The Pharisees were the classic legalists. Perhaps they started with good intentions in wanting to clarify things for the public (as in the case of the Sabbath, for instance) but then gradually they started trusting in their legalism for spiritual legitimacy and superiority. That I think is the fundamental problem of legalism -- it leads to pride. It leads to us thinking that we're better than others because we can follow the rules to the letter while the slackos out there are not trying hard enough. Legalism also blinds. When you believe that you're doing a marvellous job keeping the rules, you can't see grace... the modus operandi behind the gospel. Because grace says that you can't keep all the rules (except in some superficial way) and only through Jesus can we please God.
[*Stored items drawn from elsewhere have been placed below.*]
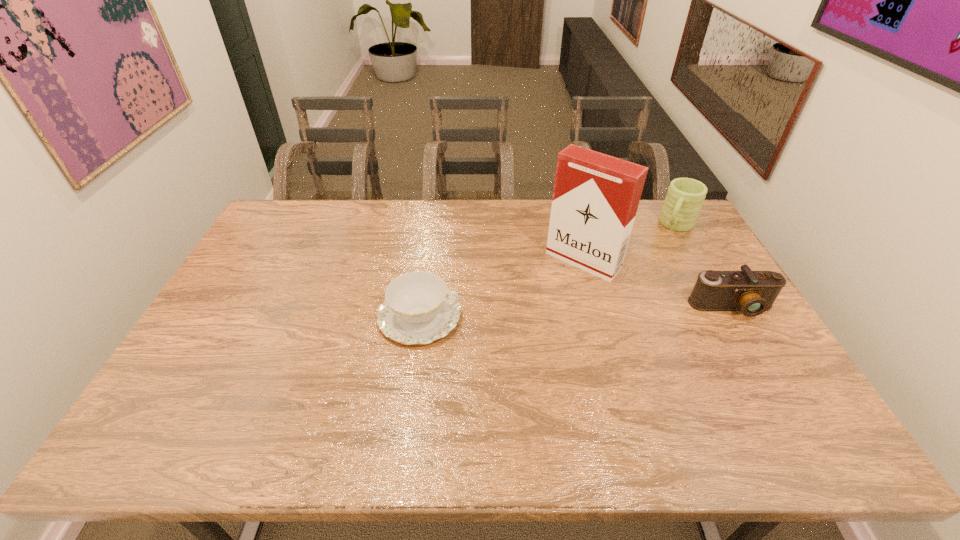 Where is `chinaware`? The width and height of the screenshot is (960, 540). chinaware is located at coordinates (418, 308).

At what (x,y) coordinates should I click in order to perform the action: click on the shortest object. Please return your answer as a coordinate pair (x, y). The width and height of the screenshot is (960, 540). Looking at the image, I should click on (418, 308).

Identify the location of camera. This screenshot has width=960, height=540. (752, 292).

The image size is (960, 540). In order to click on the farthest object in this screenshot , I will do `click(685, 196)`.

Where is `mug`? mug is located at coordinates (685, 196).

The height and width of the screenshot is (540, 960). I want to click on the second object from left to right, so tap(595, 199).

At what (x,y) coordinates should I click in order to perform the action: click on cigarette_case. Please return your answer as a coordinate pair (x, y). Looking at the image, I should click on (595, 199).

This screenshot has height=540, width=960. Identify the location of vacant area situated on the handle side of the leftmost object. (528, 316).

The width and height of the screenshot is (960, 540). What are the coordinates of `vacant space located on the lens of the third tallest object` in the screenshot? It's located at (768, 369).

Locate an element on the screen. blank area located 0.130m on the side of the farthest object with the handle is located at coordinates (660, 255). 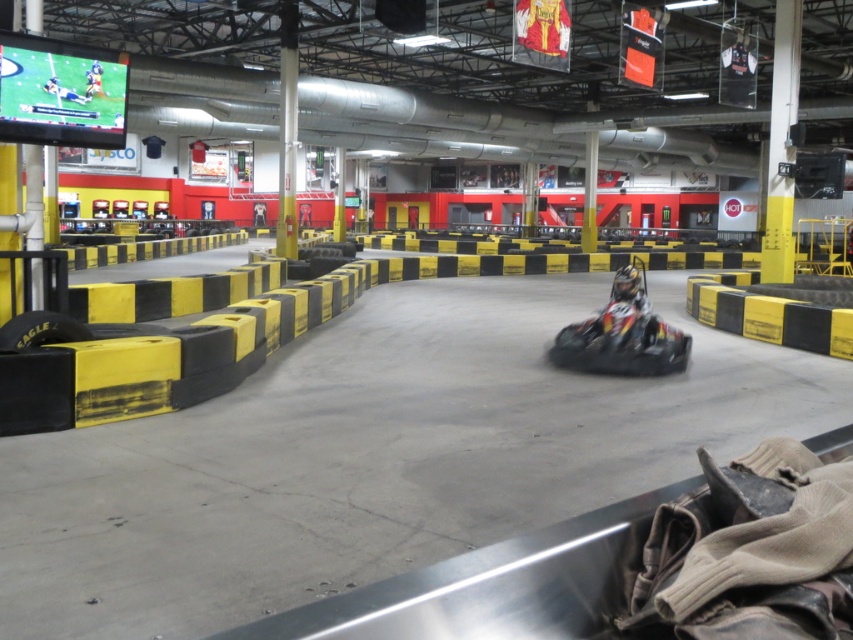 Describe the element at coordinates (630, 308) in the screenshot. I see `shiny black helmet at center` at that location.

I want to click on shiny black helmet at center, so pyautogui.click(x=630, y=308). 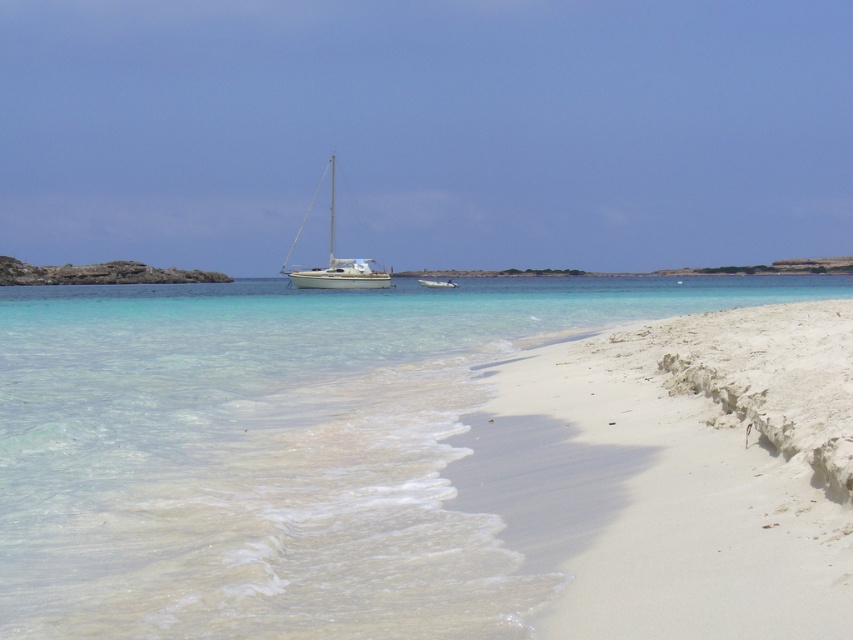 You are standing on the beach and want to take a photo of the white glossy sailboat at center. The clear water at center is in the way. Can you adjust your position so that the sailboat is fully visible without the water blocking it?

The clear water at center is closer to the viewer than the white glossy sailboat at center, so you can move to a higher position or angle your camera upwards to ensure the sailboat is fully visible beyond the water.

You are standing on the white sandy beach at lower right and want to reach the white glossy sailboat at center. Which direction should you walk to get closer to the sailboat?

You should walk towards the center of the image because the white glossy sailboat at center is positioned closer to the middle, while the white sandy beach at lower right is located at the lower right side of the frame. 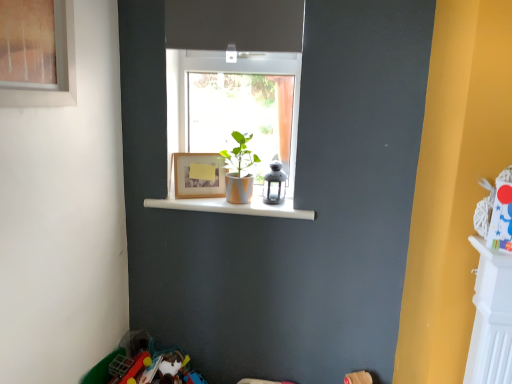 Locate an element on the screen. free space to the left of matte orange pot at center is located at coordinates (207, 201). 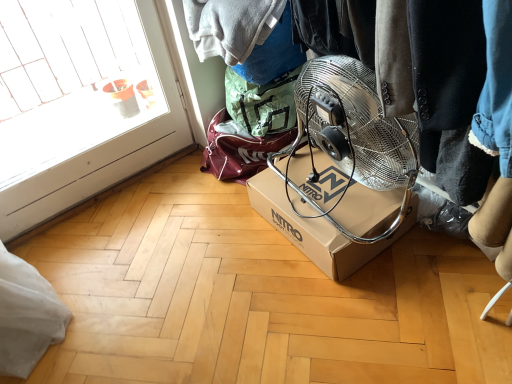 Locate an element on the screen. free space to the left of brown cardboard box at center is located at coordinates (227, 249). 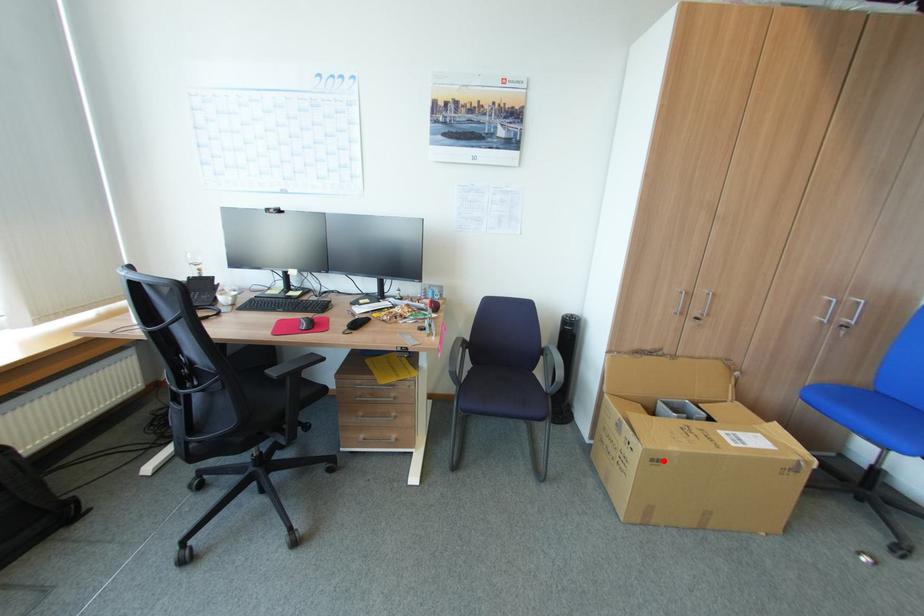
Still, those of us who are responsible for the spiritual well-being of others (teachers, pastors, parents, group leaders) walk a kind of moral tightrope. While we shouldn't judge others according to how they spend their leisure time, we need to be very conscious of those who look up to us as role models. Caring for God's people is a very solemn and sobering responsibility, not to be taken lightly. Lots of things may be permissible but in certain contexts may not be wise.


A Case in Point

I'm a teetotaller from upbringing and from choice. Being a teetotaller might not lead me to being a better Christian compared to say Mary, my MOPS coordinator but it might prevent me from falling into obsessive modes of behaviour. Sadly, there's so much alcohol abuse in this part of the world that it's made me more determined to abstain entirely. It's no skin off my nose as I've never had a taste for it and it's no great sacrifice on my part not to partake in the occasional libation. I'm not bothered by other Christians drinking wine or beer within certain legal/biblical boundaries but I haven't been bullied into coming to the position that I have. Another perspective that led me to this way of thinking came when I was a young newish TESOL teacher gainfully employed for the first time. I loved socializing with my colleagues but a lot of it revolved around drinking alcohol. Everyone seemed to assume that drunkness was the final destination during the festivities so for me not drinking at all distinguished me in some small way.



In many ways, I'm all for us being hard on ourselves... temptations abound and we're not islands. But we shouldn't put burdens on others where the Bible doesn't, particularly where the good news of Jesus is concerned.  Legalism restricts and enslaves while the gospel frees us to make the right choices at the right time and at the right place.